I'm not sure how to accomplish this nicely, also I would like to be able to do this with PyTorch tensors as well.

Answer 1

Here's one solution I found:

def find_contigs(mask):
    """
    Find contiguous regions in a mask that are True with no False in between
    """
    assert len(mask.shape) == 1 # 1D tensor of bools 
    
    contigs = []
    found_contig = False 
    for i,b in enumerate(mask):
        
        
        if b and not found_contig:   # found the beginning of a contig
            contig = [i]
            found_contig = True 
        
        elif b and found_contig:     # currently have contig, continuing it 
            pass 
        
        elif not b and found_contig: # found the end, record previous index as end, reset indicator  
            contig.append(i-1)
            found_contig = False 
            contigs.append(tuple(contig))
        
        else:                        # currently don't have a contig, and didn't find one 
            pass 
    
    
    # fence post bug - check if the very last entry was True and we didn't get to finish 
    if b:
        contig.append(i)
        found_contig = False 
        contigs.append(tuple(contig))
        
    return contigs

Answer 2

I'm not sure if there's a good purely Numpy approach to this, but since it looks like you're willing to loop, you could just use itertools.groupby and keep track of the index and group length:

from itertools import groupby

a = np.array([True, False, True, True, True, False, True, True])

i = 0
res = []

for k, g in groupby(a):
    l = len(list(g))
    if k:
        res.append((i,i+l))
    i += l

print(res)
# [(0, 1), (2, 5), (6, 8)]

If you want the closed intervals, obviously you can just subtract 1 from the second tuple value.

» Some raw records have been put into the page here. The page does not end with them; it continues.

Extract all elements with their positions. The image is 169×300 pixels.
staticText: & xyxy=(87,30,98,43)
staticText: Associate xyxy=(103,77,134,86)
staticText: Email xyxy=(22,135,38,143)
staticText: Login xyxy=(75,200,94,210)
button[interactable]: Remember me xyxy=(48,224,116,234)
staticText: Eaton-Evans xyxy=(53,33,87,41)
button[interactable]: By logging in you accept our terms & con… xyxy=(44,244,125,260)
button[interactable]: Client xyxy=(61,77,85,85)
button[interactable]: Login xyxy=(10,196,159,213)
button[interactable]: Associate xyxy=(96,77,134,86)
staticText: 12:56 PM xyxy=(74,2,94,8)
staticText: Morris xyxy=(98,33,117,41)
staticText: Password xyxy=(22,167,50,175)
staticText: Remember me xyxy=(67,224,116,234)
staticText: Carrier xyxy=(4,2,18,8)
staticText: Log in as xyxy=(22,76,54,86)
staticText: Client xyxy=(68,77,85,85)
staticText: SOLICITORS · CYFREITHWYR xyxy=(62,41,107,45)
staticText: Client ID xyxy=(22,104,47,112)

You could also write it as a generator which can be a little friendlier on the memory with long lists:

from itertools import groupby

a = np.array([True, False, True, True, True, False, True, True])

def true_indices(a):
    i = 0
    for k, g in groupby(a):
        l = len(list(g))
        if k:
            yield (i,i+l)
        i += l

list(true_indices(a))
# [(0, 1), (2, 5), (6, 8)]

Answer 3

I've implemented this exact thing in a utility library I wrote called haggis . The function is haggis. math.mask2runs haggis. math.mask2runs . I wrote it in part to deal with this recurring question on Stack Overflow:

runs = haggis.math.mask2runs(mask)

The second column is exclusive indices, since that's more useful in both python and numpy, so you might want to do

runs[:, -1] -= 1

There's nothing special about this function. You can write it as a one-liner using numpy:

runs = numpy.flatnonzero(np.diff(numpy.r_[numpy.int8(0), mask.view(numpy.int8), numpy.int8(0)])).reshape(-1, 2)

Answer 4

I'm not too familiar with Pytorch but the problem itself looks easily solvable. You're going to want to loop over the whole list and store the first index of a contingency region where one is found. I've used -1 since it's out of bounds of any index. From there you just append a tuple to a list with the saved index and current index and reset the start index to -1. Since this relies on a False boolean being found, I've added a final check outside the loop for a non-reset start index which implies a contingency region from there to the end of the list.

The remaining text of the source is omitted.